Today, a so-called “integrated risk analysis” approach is utilized to control the levels of pesticide in tap water, taking into account variables such as agricultural practices and type of water source that affect the presence of pesticides in drinking water.
Non-compliance with drinking water quality in Portugal is corrected by requiring the drinking water suppliers to not only register the causes for the possible health risks but also incorporate remedial actions with verification analyses.
This way, the Water and Waste Services Regulation Authority, known as ERSAR, and pertinent health authorities can apparently evaluate the water with greater immediacy.

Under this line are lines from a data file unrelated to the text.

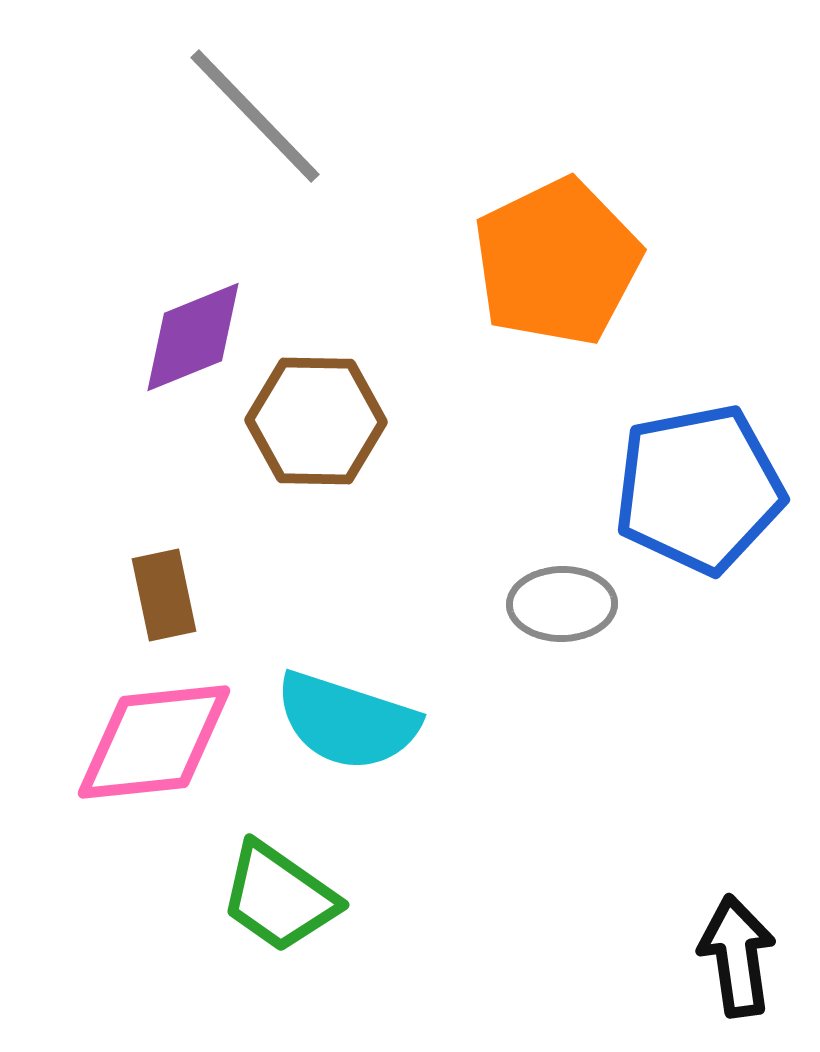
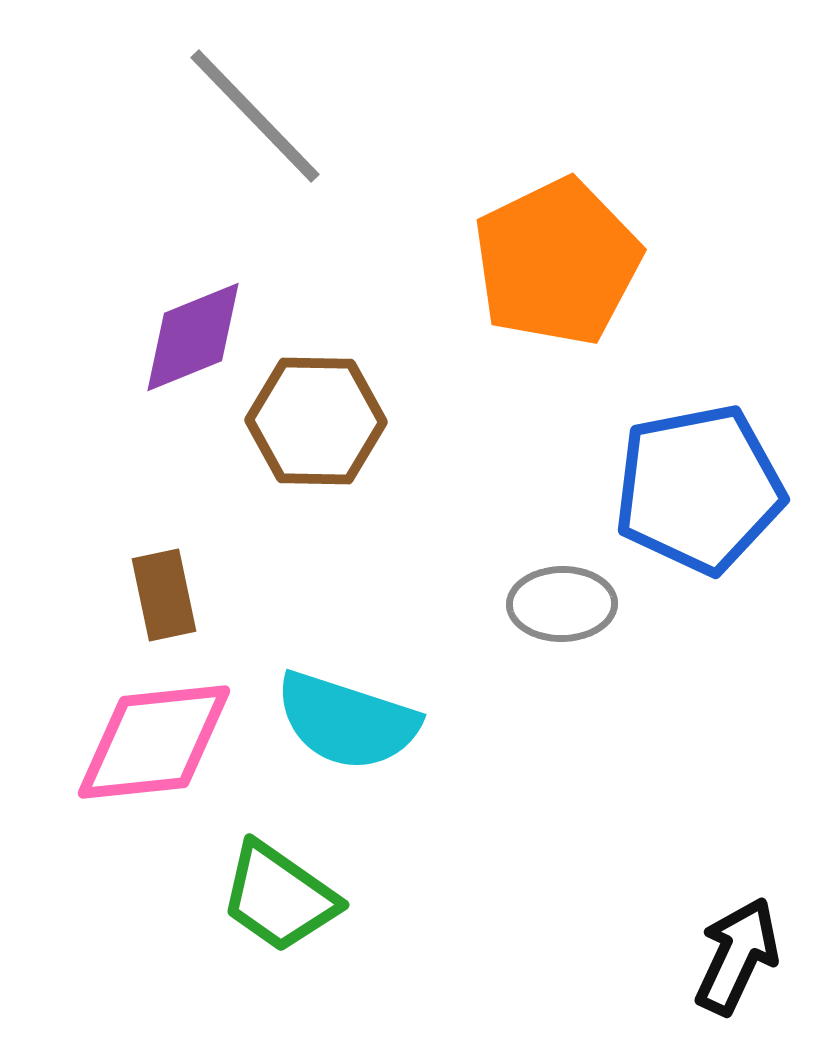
black arrow: rotated 33 degrees clockwise
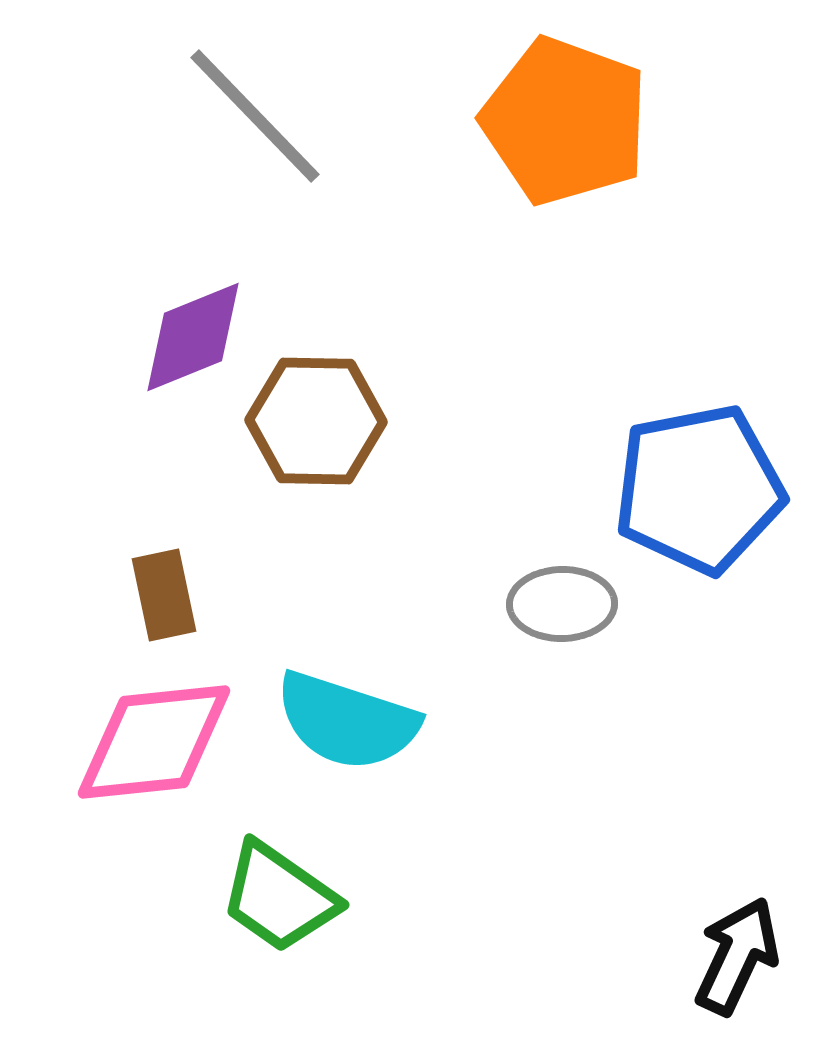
orange pentagon: moved 8 px right, 141 px up; rotated 26 degrees counterclockwise
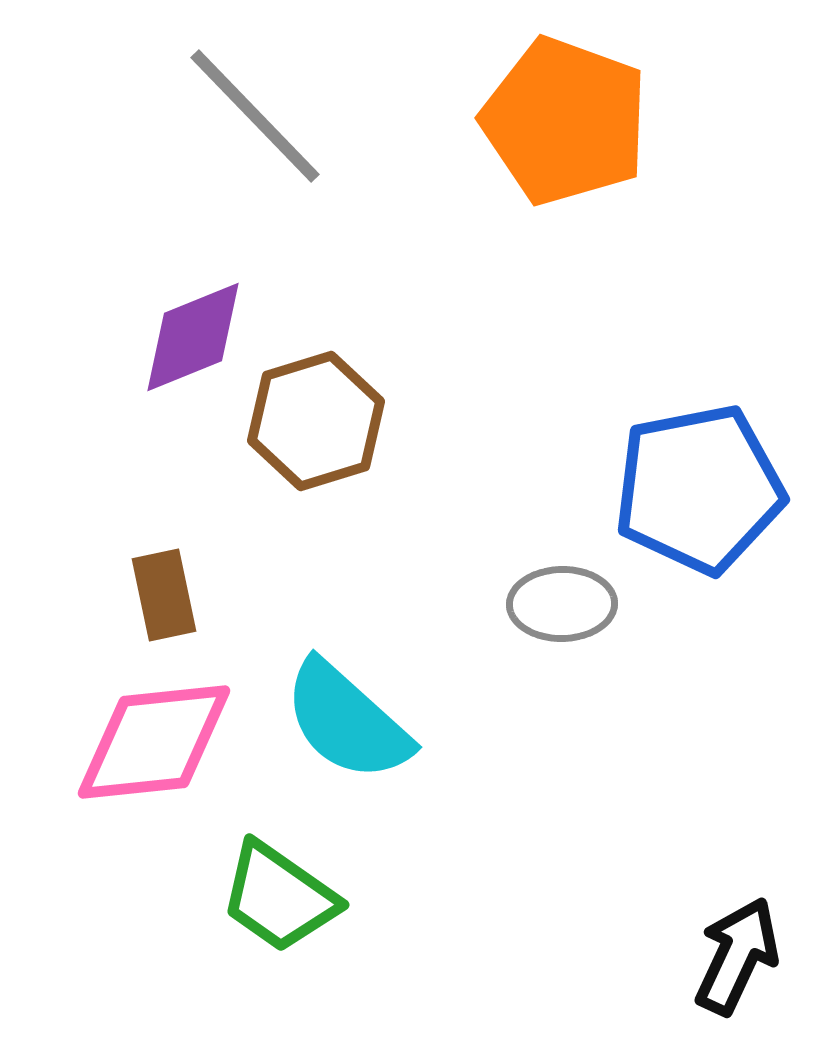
brown hexagon: rotated 18 degrees counterclockwise
cyan semicircle: rotated 24 degrees clockwise
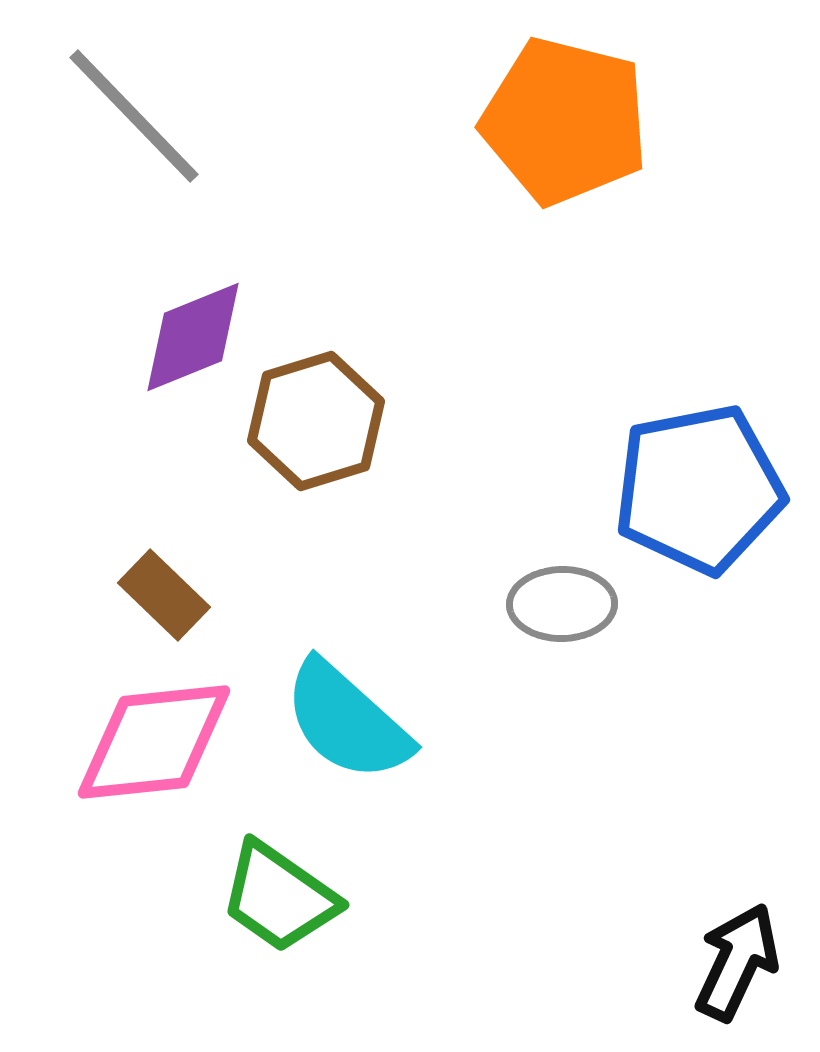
gray line: moved 121 px left
orange pentagon: rotated 6 degrees counterclockwise
brown rectangle: rotated 34 degrees counterclockwise
black arrow: moved 6 px down
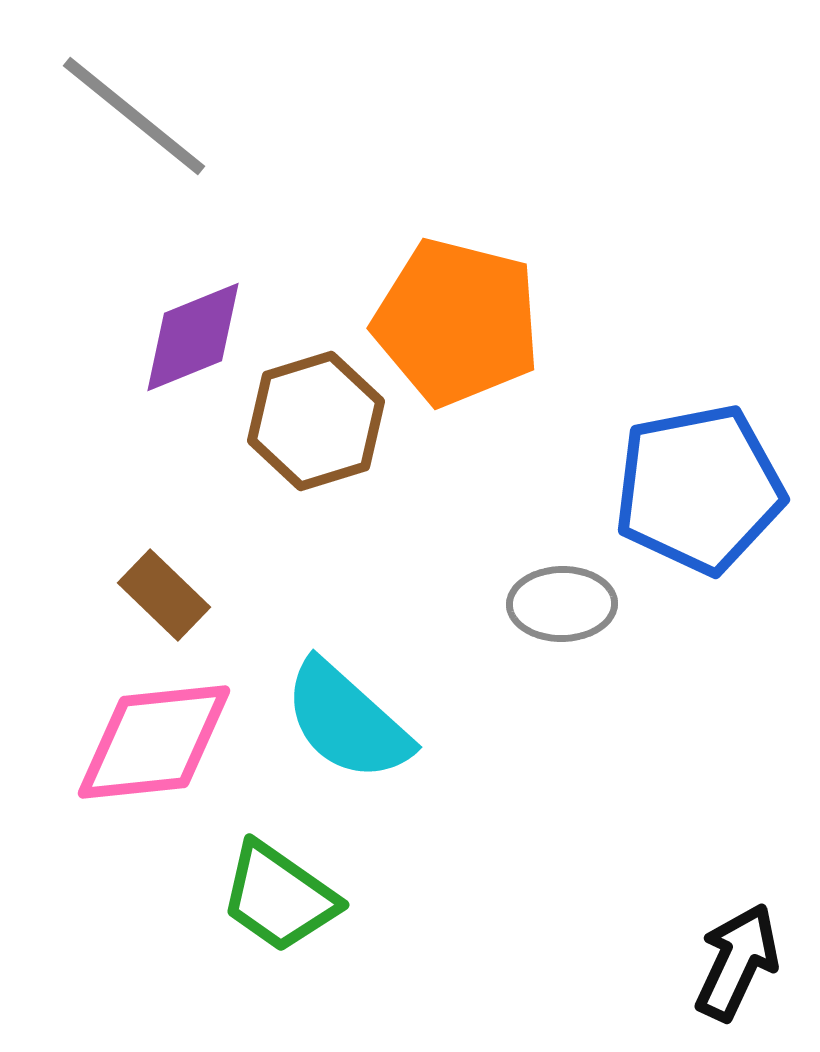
gray line: rotated 7 degrees counterclockwise
orange pentagon: moved 108 px left, 201 px down
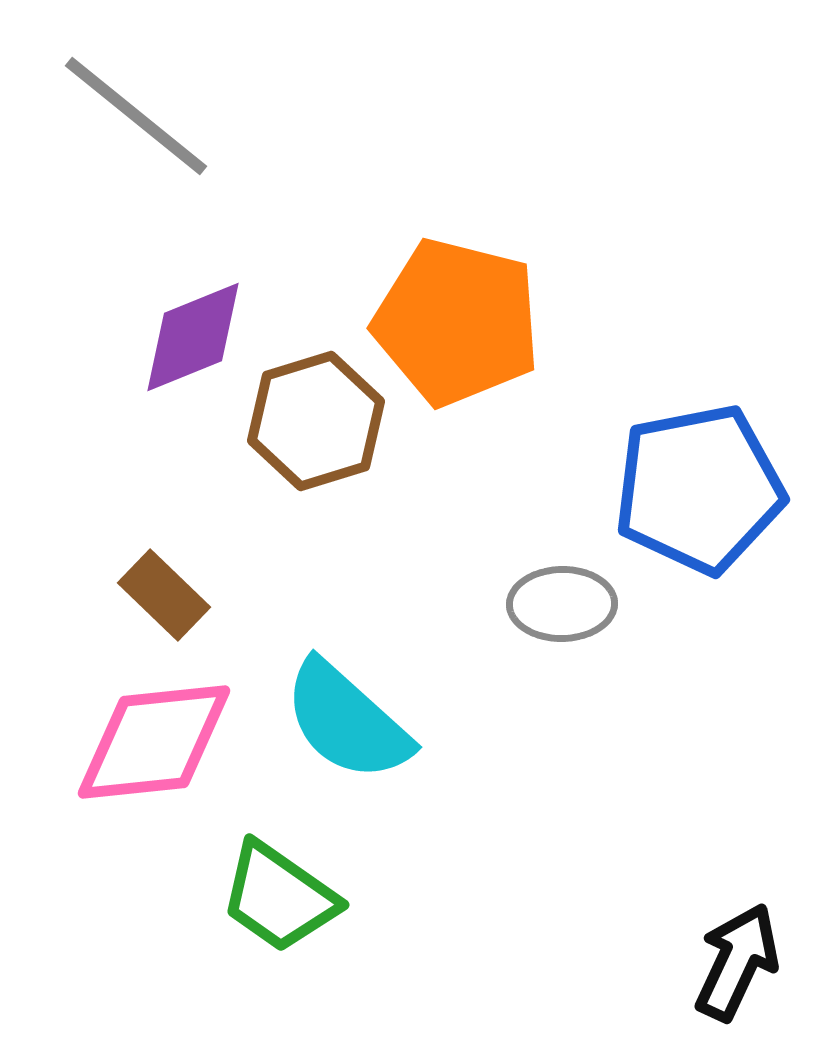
gray line: moved 2 px right
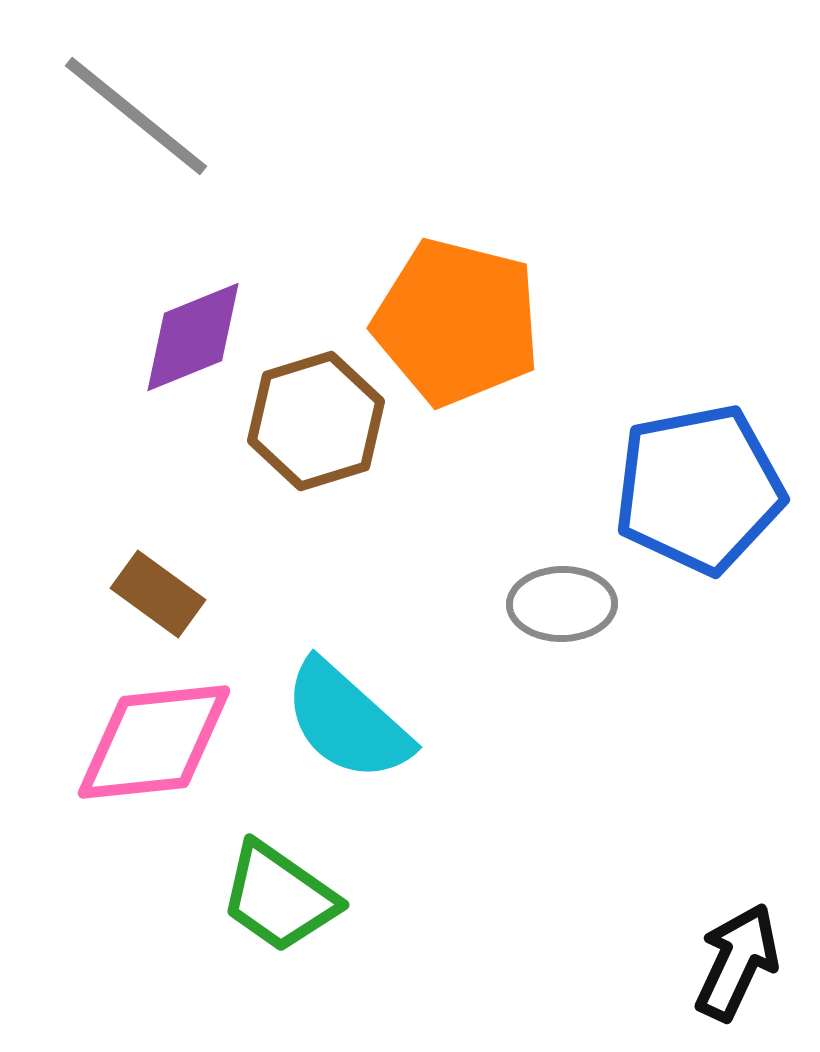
brown rectangle: moved 6 px left, 1 px up; rotated 8 degrees counterclockwise
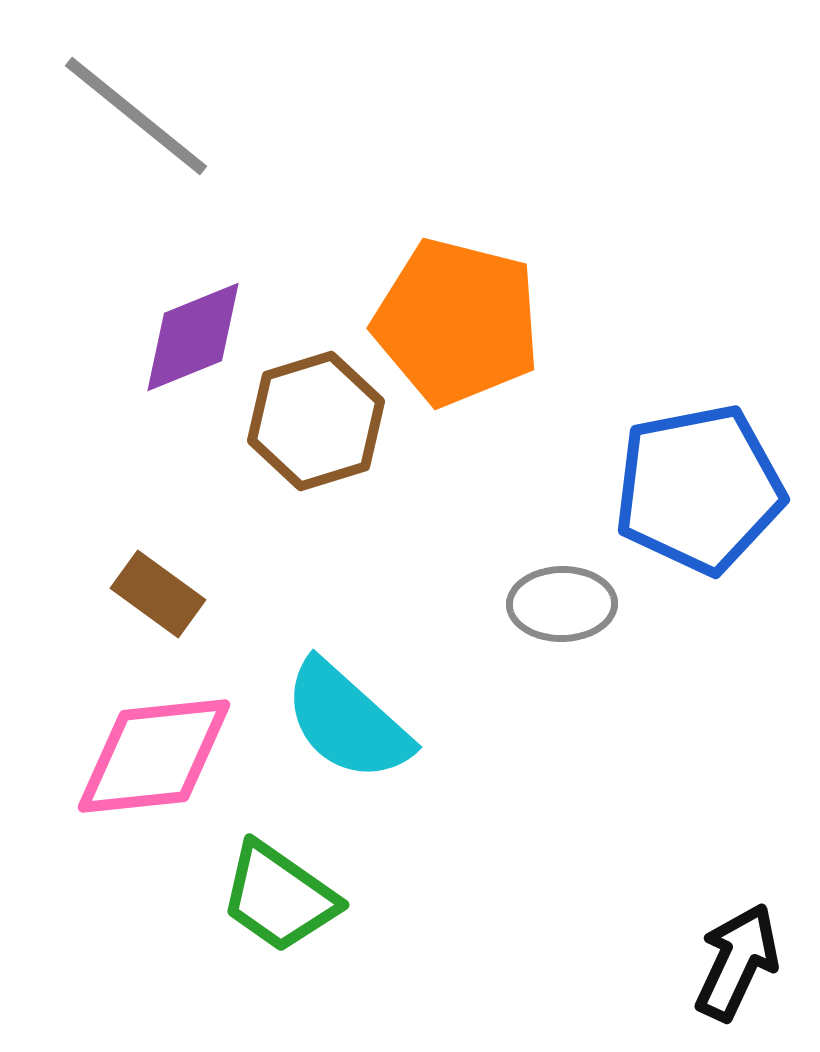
pink diamond: moved 14 px down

ERSAR was created in 1990 as a national regulatory agency to monitor water efficiency and ensure compliance.
However, this aim to make drinking water completely safe has not been dutifully followed in the past. Portugal initially failed to follow some of the parameters of the Directive in managing urban waste water in 2007, forcing the E.C. to refer Portugal to the European Court of Justice (ECJ).
As an example, the E.C. noted that although Portugal had taken some steps to improve water treatment plants, almost 50 percent of water supply zones did not comply with the limits on total coliforms, while 20 percent of the zones did not comply with the fecal coliforms parameter.
Portugal’s water sources mainly include the rivers of Tagus, Douro, Guadiana and Minho. More than half of these water sources have significant levels of pollution.
In 2015, the director of ERSAR’s water quality department referred to the annual Quality Control of Water for Human Consumption report, stating that “we continue to be able to drink tap water in Portugal without worry and, despite already being close to perfection, the safe water percentage continues to rise, from 98.2 percent in 2013 to 98.4 percent in 2014.”
In the 1990s, Portugal could only guarantee about 50 percent of its water to be safe for human consumption. Even that came at a great disparity between rural and urban areas.
According to a report by European Environmental Agency in 2013, Portugal was one of the eight European countries listed as having an “excellent” water quality with 87 percent of the country’s bathing waters meeting environmental standards.
Luís Simas, the head of Drinking Water Quality Department at ERSAR summarized in a Regulatory Model Report that ensuring good water quality in Portugal in the future can be accomplished through “the national implementation of the water safety planning approach and the application of a certification scheme for all products in contact with drinking water.”